The sale would amount to "a symbol of trust between our countries," Medvedev said, and would give Russia the chance "to receive the material we lack."

Iran and weapons sale
Sarkozy's government has sought to diffuse any controversy over the sale.

"I want someone to tell me, how can we tell Russian leaders, 'we don't need you to make peace, we need you to resolve a certain number of crises in the world — notably the Iranian crisis ... but we don't trust you?" Sarkozy said.

"Can we say to President Medvedev in the morning, 'ah, I trust you, vote with us at the Security Council, work with us on the same resolution,' then in the afternoon, tell him, 'no no, excuse us, as we don't trust you and we don't work together — we won't send you the Mistral'?" he added.
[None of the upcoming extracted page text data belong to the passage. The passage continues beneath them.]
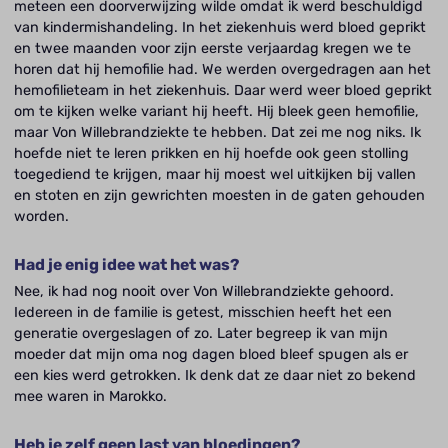
meteen een doorverwijzing wilde omdat ik werd beschuldigd
van kindermishandeling. In het ziekenhuis werd bloed geprikt
en twee maanden voor zijn eerste verjaardag kregen we te
horen dat hij hemofilie had. We werden overgedragen aan het
hemofilieteam in het ziekenhuis. Daar werd weer bloed geprikt
om te kijken welke variant hij heeft. Hij bleek geen hemofilie,
maar Von Willebrandziekte te hebben. Dat zei me nog niks. Ik
hoefde niet te leren prikken en hij hoefde ook geen stolling
toegediend te krijgen, maar hij moest wel uitkijken bij vallen
en stoten en zijn gewrichten moesten in de gaten gehouden
worden.
Had je enig idee wat het was?
Nee, ik had nog nooit over Von Willebrandziekte gehoord.
Iedereen in de familie is getest, misschien heeft het een
generatie overgeslagen of zo. Later begreep ik van mijn
moeder dat mijn oma nog dagen bloed bleef spugen als er
een kies werd getrokken. Ik denk dat ze daar niet zo bekend
mee waren in Marokko.
Heb je zelf geen last van bloedingen?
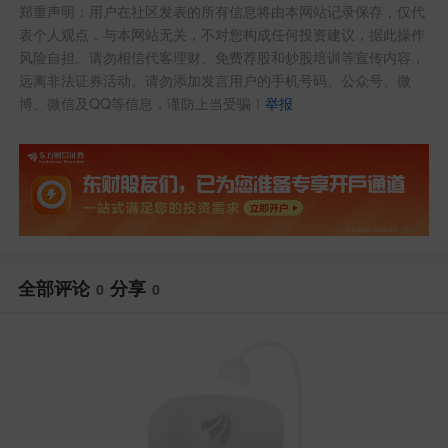
郑重声明：用户在社区发表的所有信息将由本网站记录保存，仅代
表个人观点，与本网站无关，不对您构成任何投资建议，据此操作
风险自担。请勿相信代客理财、免费荐股和炒股培训等宣传内容，
远离非法证券活动。请勿添加发言用户的手机号码、公众号、微
博、微信及QQ等信息，谨防上当受骗！
举报
全部评论
分享
0
0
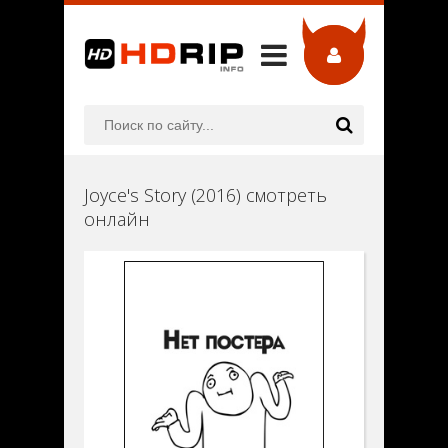
Joyce's Story (2016) смотреть
онлайн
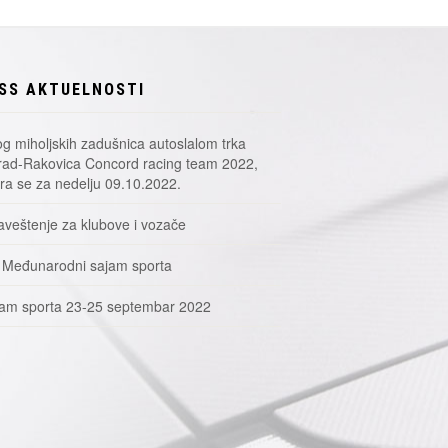
SS AKTUELNOSTI
g miholjskih zadušnica autoslalom trka
ad-Rakovica Concord racing team 2022,
a se za nedelju 09.10.2022.
veštenje za klubove i vozače
 Međunarodni sajam sporta
am sporta 23-25 septembar 2022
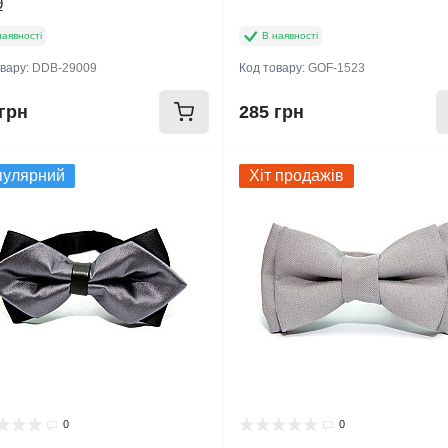
9
наявності
В наявності
овару:
DDB-29009
Код товару:
GOF-1523
грн
285 грн
пулярний
Хіт продажів
0
0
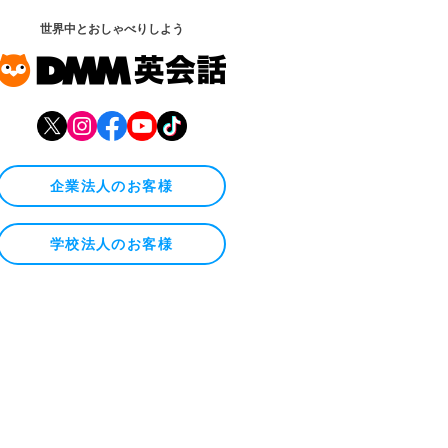
世界中とおしゃべりしよう
企業法人のお客様
学校法人のお客様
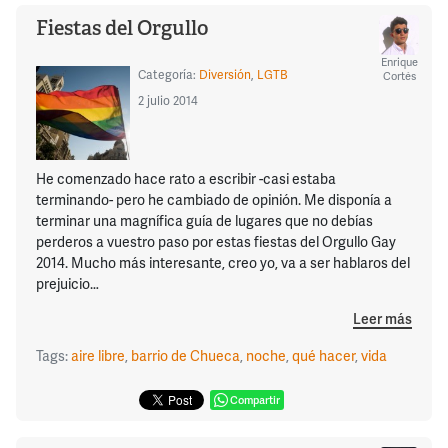
Fiestas del Orgullo
Enrique
Categoría:
Diversión
,
LGTB
Cortés
2 julio 2014
He comenzado hace rato a escribir -casi estaba
terminando- pero he cambiado de opinión. Me disponía a
terminar una magnífica guía de lugares que no debías
perderos a vuestro paso por estas fiestas del Orgullo Gay
2014. Mucho más interesante, creo yo, va a ser hablaros del
prejuicio…
Leer más
Tags:
aire libre
,
barrio de Chueca
,
noche
,
qué hacer
,
vida
Compartir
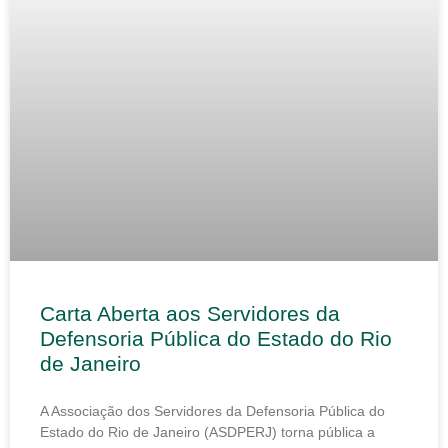
Carta Aberta aos Servidores da
Defensoria Pública do Estado do Rio
de Janeiro
A Associação dos Servidores da Defensoria Pública do
Estado do Rio de Janeiro (ASDPERJ) torna pública a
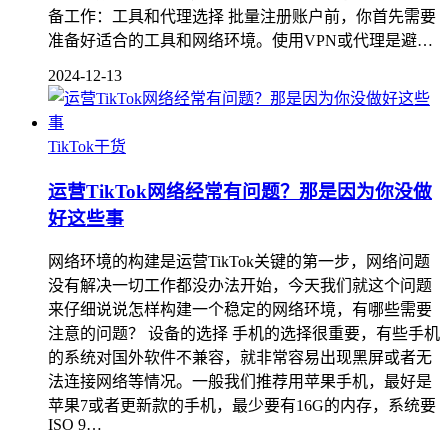
备工作：工具和代理选择 批量注册账户前，你首先需要
准备好适合的工具和网络环境。使用VPN或代理是避…
2024-12-13
TikTok干货
运营TikTok网络经常有问题？那是因为你没做
好这些事
网络环境的构建是运营TikTok关键的第一步，网络问题
没有解决一切工作都没办法开始，今天我们就这个问题
来仔细说说怎样构建一个稳定的网络环境，有哪些需要
注意的问题？ 设备的选择 手机的选择很重要，有些手机
的系统对国外软件不兼容，就非常容易出现黑屏或者无
法连接网络等情况。一般我们推荐用苹果手机，最好是
苹果7或者更新款的手机，最少要有16G的内存，系统要
ISO 9…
"We want to turn the page on the Cold War," Sarkozy said.

Medvedev arrived in the French capital by helicopter, landing on the vast esplanade in front of the Invalides museum, where Emperor Napoleon is buried. Scores of golden-helmeted Republican Guards on horseback led his limousine across the Alexandre III bridge, named for the second-to-last czar.

At the presidential Palace, Medvedev strolled down the red carpet — Republican Guards leading a drum roll and blaring trumpets — to a smiling greeting from Sarkozy.

Medvedev's trip appears less about breaking new ground than about tightening ties and expanding on energy and manufacturing contracts firmed up by his prime minister, Vladimir Putin, in France last November.

France is eager to make a good impression on the Russians. Sarkozy is hoping for a larger chunk of trade with Moscow, despite diplomatic concerns about Russia's sway over its smaller neighbors in eastern Europe.

Natural gas, rail deals
The head of Russia's Gazprom, Alexei Miller, signed a memorandum with French natural gas company GDF Suez's CEO Gerard Mestrallet on Monday for the French company to buy a 9-percent stake in the North Stream AG natural gas pipeline planned to pipe gas from Russia under the Baltic Sea and to western Europe.

France's Alstom signed a deal for 25 percent of Russian railway builder Transmashholding.

Russian and French officials would not provide a value for either deal.

GDF Suez and state-controlled Gazprom also said earlier they have begun talks to supply the GDF Suez with up to an additional 1.5 billion cubic meters of natural gas a year from 2015.

French investments in Russia last year outstripped those of the U.S. for the first time, Medvedev said. Russian news agencies put the French figure at $10.4 billion.

Just before Medvedev arrived for his three-day visit, French carmaker Renault SA announced it had doubled capacity at its Moscow plant, to help take advantage of Russia's cash-for-clunkers program starting next week.

Also in Paris on Monday, the top immigration officials from each country signed a protocol on immigration that both presidents called a step toward visa-free travel between Russia and Europe.

Culture is expected to be a centerpiece of Medvedev's Paris sojourn: The Louvre Museum is unveiling a sweeping exhibit of Russian art from the dawn of the Russian Orthodox Church more than a millennium ago to western-gazing canvases painted under 18th century leader Peter the Great. Medvedev and Sarkozy will inaugurate the exhibit Tuesday.